Here is the full error message for the shape mis-match issue:
Traceback (most recent call last):
File "/opt/conda/envs/hls_test/lib/python3.9/site-packages/mmseg/.mim/tools/train.py", line 242, in <module>
main()
File "/opt/conda/envs/hls_test/lib/python3.9/site-packages/mmseg/.mim/tools/train.py", line 231, in main
train_segmentor(
File "/opt/conda/envs/hls_test/lib/python3.9/site-packages/mmseg/apis/train.py", line 194, in train_segmentor
runner.run(data_loaders, cfg.workflow)
File "/opt/conda/envs/hls_test/lib/python3.9/site-packages/mmcv/runner/epoch_based_runner.py", line 127, in run
epoch_runner(data_loaders[i], **kwargs)
File "/opt/conda/envs/hls_test/lib/python3.9/site-packages/mmcv/runner/epoch_based_runner.py", line 50, in train
self.run_iter(data_batch, train_mode=True, **kwargs)
File "/opt/conda/envs/hls_test/lib/python3.9/site-packages/mmcv/runner/epoch_based_runner.py", line 29, in run_iter
outputs = self.model.train_step(data_batch, self.optimizer,
File "/opt/conda/envs/hls_test/lib/python3.9/site-packages/mmcv/parallel/distributed.py", line 59, in train_step
output = self.module.train_step(*inputs[0], **kwargs[0])
File "/opt/conda/envs/hls_test/lib/python3.9/site-packages/mmseg/models/segmentors/base.py", line 138, in train_step
losses = self(**data_batch)
File "/opt/conda/envs/hls_test/lib/python3.9/site-packages/torch/nn/modules/module.py", line 727, in _call_impl
result = self.forward(*input, **kwargs)
File "/opt/conda/envs/hls_test/lib/python3.9/site-packages/mmcv/runner/fp16_utils.py", line 110, in new_func
return old_func(*args, **kwargs)
File "/opt/conda/envs/hls_test/lib/python3.9/site-packages/mmseg/models/segmentors/base.py", line 108, in forward
return self.forward_train(img, img_metas, **kwargs)

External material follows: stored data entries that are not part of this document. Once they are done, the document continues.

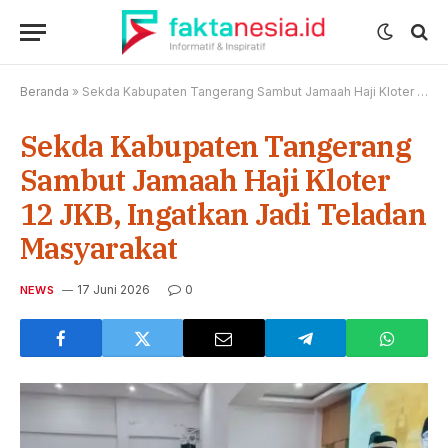
Beranda
»
Sekda Kabupaten Tangerang Sambut Jamaah Haji Kloter 12 JKB, Ingatkan Jadi Teladan Masyarakat
Sekda Kabupaten Tangerang
Sambut Jamaah Haji Kloter
12 JKB, Ingatkan Jadi Teladan
Masyarakat
17 Juni 2026
0
NEWS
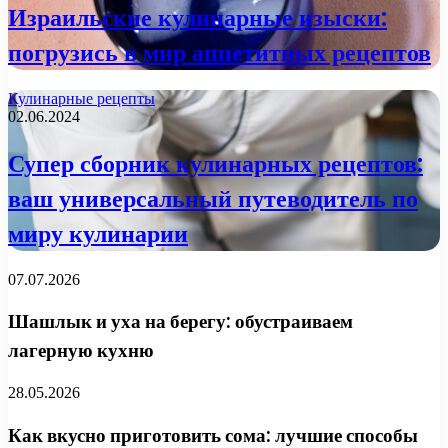
Израильские кулинарные изыски:
погрузись в мир аппетитных рецептов
Кулинарные рецепты
02.06.2024
Супер сборник кулинарных рецептов:
ваш универсальный путеводитель по
миру кулинарии
07.07.2026
Шашлык и уха на берегу: обустраиваем
лагерную кухню
28.05.2026
Как вкусно приготовить сома: лучшие способы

File "/opt/conda/envs/hls_test/lib/python3.9/site-packages/mmseg/models/segmentors/encoder_decoder.py", line 140, in forward_train
x = self.extract_feat(img)
File "/opt/conda/envs/hls_test/lib/python3.9/site-packages/mmseg/models/segmentors/encoder_decoder.py", line 68, in extract_feat
x = self.neck(x)
File "/opt/conda/envs/hls_test/lib/python3.9/site-packages/torch/nn/modules/module.py", line 727, in _call_impl
result = self.forward(*input, **kwargs)
File "/opt/conda/envs/hls_test/lib/python3.9/site-packages/geospatial_fm/geospatial_fm.py", line 269, in forward
x = self.fpn1(x)
File "/opt/conda/envs/hls_test/lib/python3.9/site-packages/torch/nn/modules/module.py", line 727, in _call_impl
result = self.forward(*input, **kwargs)
File "/opt/conda/envs/hls_test/lib/python3.9/site-packages/torch/nn/modules/container.py", line 117, in forward
input = module(input)
File "/opt/conda/envs/hls_test/lib/python3.9/site-packages/torch/nn/modules/module.py", line 727, in _call_impl
result = self.forward(*input, **kwargs)
File "/opt/conda/envs/hls_test/lib/python3.9/site-packages/torch/nn/modules/conv.py", line 927, in forward
return F.conv_transpose2d(
RuntimeError: Given transposed=1, weight of size [512, 512, 2, 2], expected input[2, 1536, 14, 14] to have 512 channels, but got 1536 channels instead
Traceback (most recent call last):
File "/opt/conda/envs/hls_test/lib/python3.9/runpy.py", line 197, in _run_module_as_main
return _run_code(code, main_globals, None,
File "/opt/conda/envs/hls_test/lib/python3.9/runpy.py", line 87, in _run_code
exec(code, run_globals)
File "/opt/conda/envs/hls_test/lib/python3.9/site-packages/torch/distributed/launch.py", line 260, in <module>
main()
File "/opt/conda/envs/hls_test/lib/python3.9/site-packages/torch/distributed/launch.py", line 255, in main
raise subprocess.CalledProcessError(returncode=process.returncode,
subprocess.CalledProcessError: Command '['/opt/conda/envs/hls_test/bin/python3.9', '-u', '/opt/conda/envs/hls_test/lib/python3.9/site-packages/mmseg/.mim/tools/train.py', '--local_rank=0', 'configs/cropclassification_config.py', '--launcher', 'pytorch']' returned non-zero exit status 1.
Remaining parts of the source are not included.